Fast Food

Packaged convenience foods can be a boon to herptile owners and the retailers who sell to them.


It is well established that a myriad of health conditions and the country’s reportedly rising obesity rate can be linked to the consumption of nutritionally deficient, processed, packaged foods and fast food. And so I have become more and more skeptical when presented with trendy new convenience foods for herps.

The herptile industry thrives on products, particularly these days as pet specialty stores trend away from selling live feed. Yet, prepackaged products aren’t appealing to a clientele that prefers live food and, typically,  feed their pets whole animals. I have seen a lot of attempts over the years to commodify live food and to replace fresh produce, some tragically ineffective and some downright silly–from “turtle food” commonly sold when I was a child that would virtually guarantee a baby turtle with a rubbery shell and a months-long life span to a more recent vibrating dish that was supposed to interest insectivores in dead, dried crickets.

However, we are starting to see real progress in the production of convenience foods that can act as a guilt-free supplement to your customers’ animals’ menu.

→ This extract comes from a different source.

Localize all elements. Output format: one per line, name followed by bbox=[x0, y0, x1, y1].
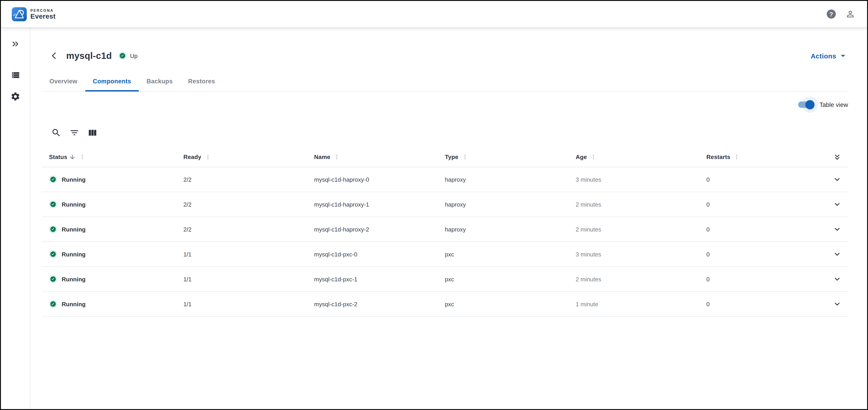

ZooMed has developed a line of canned fruits for tortoises, iguanas and especially leopard, day and crested geckos. For many years I have been recommending jarred fruit for babies as a supplementary diet, and finally a herp company has stepped in and provided a product that I, rather than my local market, can sell.  These cans come in three flavors: mango, papaya and red banana.

While I still believe that all prepared turtle diets are useful only as supplements to freshly killed, whole, vertebrate, non-oceanic prey, there are some pretty good pellet foods on the market. One of the best is ZooMed’s new line of “gourmet” aquatic turtle foods, which are a blend of pellets with, among other things, dried freshwater shrimp and cranberries, which water turtles seem to go for with extra gusto.

My friend Allen Repashy has been perfecting his line of  Superfoods powdered diets for several years now, and while the full line has near-religious adherents, I find that the greatest fervor is directed toward his Crested Gecko Diet. The diet is easy to prepare, has a lengthy shelf life and geckos love it. I’ve seen animals raised almost exclusively on this diet; they seem healthy, and they avidly reproduce, which to my thinking, is the greatest test of a diet.

San Francisco Bay Brand, a local longtime producer of fish diets, has been quietly researching a line of  freeze-dried and frozen reptile diets called Healthy Herp for several years now and has recently launched the results–and the results are dramatic. I have seen a wide variety of herps ranging from geckos to water turtles to horned frogs raised, in some cases over multiple generations, exclusively on these diets, and the animals are spectacular for their color, health and form. Diets include formulas for tortoises, aquatic turtles and bearded dragons to more generalized fruit, garden and carnivore regimens. The portions are nicely packaged for easy thawing.

Ever since a RepCal representative came to test a bearded-dragon kibble on a beardy that leapt upon it like a toddler on ice cream years ago, RepCal has been my preferred line of dry reptile foods.  Not all companies do the kind of of testing and tweaking on their products that this company does.

I advise retailers to never let a customer think that these foods are replacements for a natural diet–although many might claim this to be so, and they might even be right. On the other hand, just as we have a few frozen dinners in the larder for those nights when we just can’t get up the energy to cook, having a back-up plan for the pets is a boon to pet owners and can put some extra profits in retailers’ pockets. And who are we to argue with that?

Owen Maercks has enjoyed being immersed in the world of professional herpetoculture for nearly 30 years. His store, the East Bay Vivarium in Berkeley, Calif., is one of the oldest and largest herptile specialty stores in the U.S.